Czym się inspirować:
Warto sięgnąć po stare, szlachetne pomysły na rozgrywkę. Zasady możemy znaleźć w internecie. Do przygotowania kart i instrukcji przydadzą się kolorowe kredki i wycinanki z magazynów.
- Kalaha (mankala) - znane w Afryce od czasów neolitu ok. 6 000
p.n.e. Pierwsze rozgrywki były zrobione kamykami w dołkach w piasku. Strategiczna gra królów. - Alias - alternatywna nazwa opisująca rzeczy lub ludzi. Przygotowujemy ją na małych kartkach na których zapisujemy wyrazy lub zdania. Do wyjaśnienia kalamburów wykorzystujemy słowa, gesty lub rysujemy.
- Teatrzyk cieni - działa na wyobraźnię i trenuje umiejętności tworzenia fabuły, ładnego wysławiania się oraz umiejętności aktorskie.

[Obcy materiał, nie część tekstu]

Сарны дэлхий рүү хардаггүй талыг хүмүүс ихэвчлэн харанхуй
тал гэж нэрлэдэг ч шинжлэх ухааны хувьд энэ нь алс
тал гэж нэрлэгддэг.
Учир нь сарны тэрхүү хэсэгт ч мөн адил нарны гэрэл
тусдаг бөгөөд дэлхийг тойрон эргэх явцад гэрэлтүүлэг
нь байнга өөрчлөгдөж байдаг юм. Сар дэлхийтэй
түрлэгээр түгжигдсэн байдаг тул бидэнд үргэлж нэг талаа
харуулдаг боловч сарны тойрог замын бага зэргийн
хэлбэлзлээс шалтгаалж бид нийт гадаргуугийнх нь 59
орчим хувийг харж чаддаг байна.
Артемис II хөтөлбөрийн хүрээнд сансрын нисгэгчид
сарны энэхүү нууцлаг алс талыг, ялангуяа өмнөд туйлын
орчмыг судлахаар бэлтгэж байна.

- Dixit - Jej tytuł po łacinie oznacza "powiedział". Jeden z graczy jest bajarzem i to jego skojarzenia starają się odgadnąć inni gracze. Używają do tego kolorowych, wieloznaczeniowość kart.
- Szachy i warcaby - tworzymy figurki sami lub korzystamy z zabawek i figurek.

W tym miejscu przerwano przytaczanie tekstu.